**Exercise details:** Show, from the entries below, every line in which "ευρώ" appears.

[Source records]
__________________________________________________
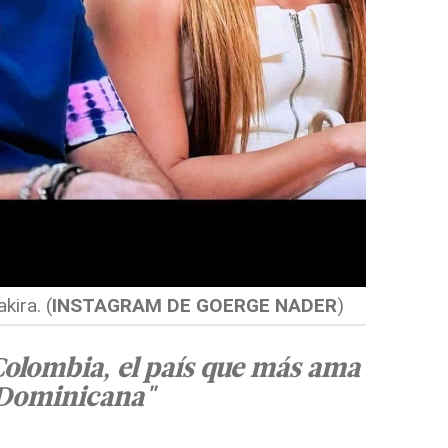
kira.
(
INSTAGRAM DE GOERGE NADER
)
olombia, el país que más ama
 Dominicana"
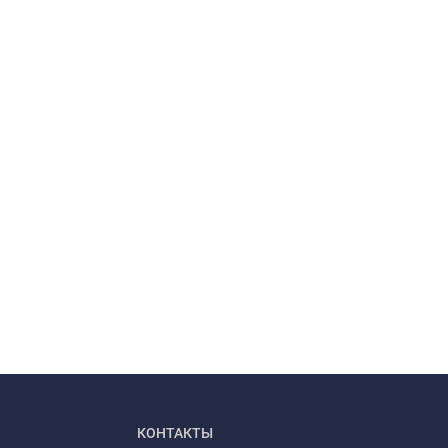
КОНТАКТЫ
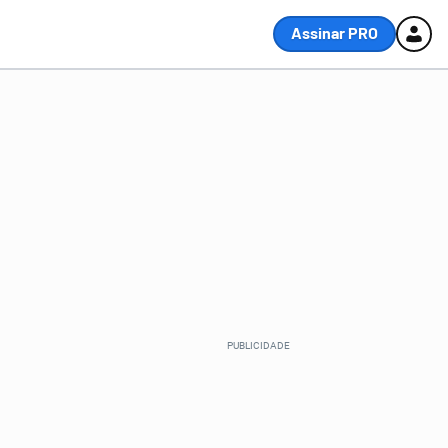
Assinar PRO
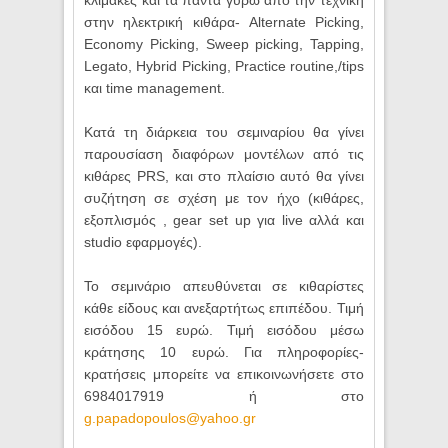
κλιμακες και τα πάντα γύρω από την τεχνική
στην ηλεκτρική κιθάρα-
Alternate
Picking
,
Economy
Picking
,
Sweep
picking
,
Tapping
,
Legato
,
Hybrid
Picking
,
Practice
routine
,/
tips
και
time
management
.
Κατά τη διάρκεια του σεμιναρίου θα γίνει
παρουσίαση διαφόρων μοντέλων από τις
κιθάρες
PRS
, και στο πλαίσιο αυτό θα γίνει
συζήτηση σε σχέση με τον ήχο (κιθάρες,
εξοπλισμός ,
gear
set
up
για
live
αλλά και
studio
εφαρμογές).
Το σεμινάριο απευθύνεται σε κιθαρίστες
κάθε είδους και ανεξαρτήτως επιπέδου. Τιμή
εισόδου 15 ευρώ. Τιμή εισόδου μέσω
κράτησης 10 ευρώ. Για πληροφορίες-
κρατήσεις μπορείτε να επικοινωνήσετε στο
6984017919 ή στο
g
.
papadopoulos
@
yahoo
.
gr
__________________________________________________
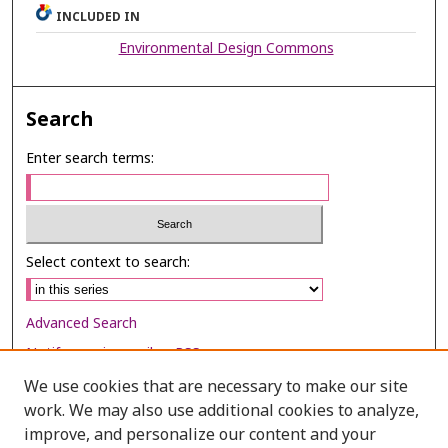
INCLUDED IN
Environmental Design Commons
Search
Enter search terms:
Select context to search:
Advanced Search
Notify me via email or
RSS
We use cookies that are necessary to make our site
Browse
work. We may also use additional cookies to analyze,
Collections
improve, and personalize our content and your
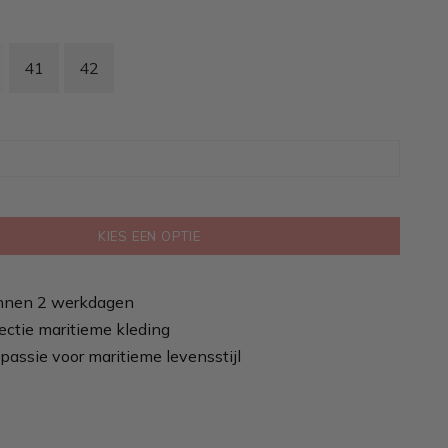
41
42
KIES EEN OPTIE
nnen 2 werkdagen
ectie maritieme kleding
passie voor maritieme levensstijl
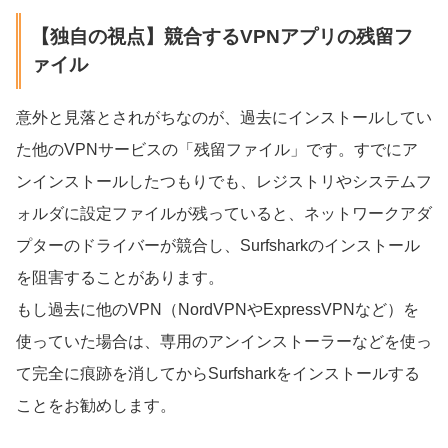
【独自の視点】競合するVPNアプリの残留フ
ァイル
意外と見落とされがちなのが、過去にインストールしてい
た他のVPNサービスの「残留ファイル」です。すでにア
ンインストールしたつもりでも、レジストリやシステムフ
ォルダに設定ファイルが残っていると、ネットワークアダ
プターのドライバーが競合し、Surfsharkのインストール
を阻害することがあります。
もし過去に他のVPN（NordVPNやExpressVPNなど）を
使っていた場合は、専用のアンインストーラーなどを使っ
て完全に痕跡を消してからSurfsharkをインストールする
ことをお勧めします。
__________________________________________________
**Task response:**
εισόδου 15 ευρώ. Τιμή εισόδου μέσω
κράτησης 10 ευρώ. Για πληροφορίες-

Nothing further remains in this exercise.